We have a short break. It is raining again. The poles get slippery, but we hope to continue. Now, we have to hold the segment above the half way point, as that is its centre of gravity. Mark is doing most of the work. I struggle, now in a safety harness, clipping and unclipping it. It gets in the way, holding me below where I need to be. Working together, we can get the loops in line to put the pins in, but it is so frustrating when they are not quite aligned or slip out of the way. Segments just off the ground are wet from the wet grass, and my boot slips.

Down I go. I am hanging a short way above the ground, with a graze, scratch and spectacular bruising on my bicep, shouting.

Mark holds two pins to the scratch, to cool it down. I could hold them myself, but I am just happy to be valued, to have this sign of care for me.

After lunch, I went up again with Mark and Andrew.

-How do you feel about climbing again?
-I would like to do it, but have no particular thing to prove, and am not attached to it.

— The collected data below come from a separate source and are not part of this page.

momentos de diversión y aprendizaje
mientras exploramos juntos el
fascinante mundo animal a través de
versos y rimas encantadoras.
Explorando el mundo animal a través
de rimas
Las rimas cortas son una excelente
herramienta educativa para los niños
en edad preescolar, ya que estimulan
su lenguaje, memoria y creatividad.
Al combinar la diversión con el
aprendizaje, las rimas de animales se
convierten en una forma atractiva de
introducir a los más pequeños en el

However, I really want to go up again. Now, the segments are leaning inwards at a sharp angle. We have to bear their weight as we pin them in. Andrew, climbing for the first time, is a lot faster than me. The belt carrying the pins is very heavy. Before we finish the final row, I have to come down, nearly weeping with frustration.

I have learned a lot from this, of how I am. I was comparing myself to a man, who should be far better than me at this task, and pushing myself near to exhaustion: I could barely clamber round the segments before I came down, and was still ashamed to descend before the last row was complete. That shame means that I won’t stop until I am dangling on the end of a rope(!) and also punishes me with misery, where I could reasonably be proud.

The thing I learned about you is you are a really hard worker, said Jude. Some might see that as patronising; I was glad of it. I have been thinking, since, of being so driven, which has caused me to stop. I could, perhaps, notice the achievement.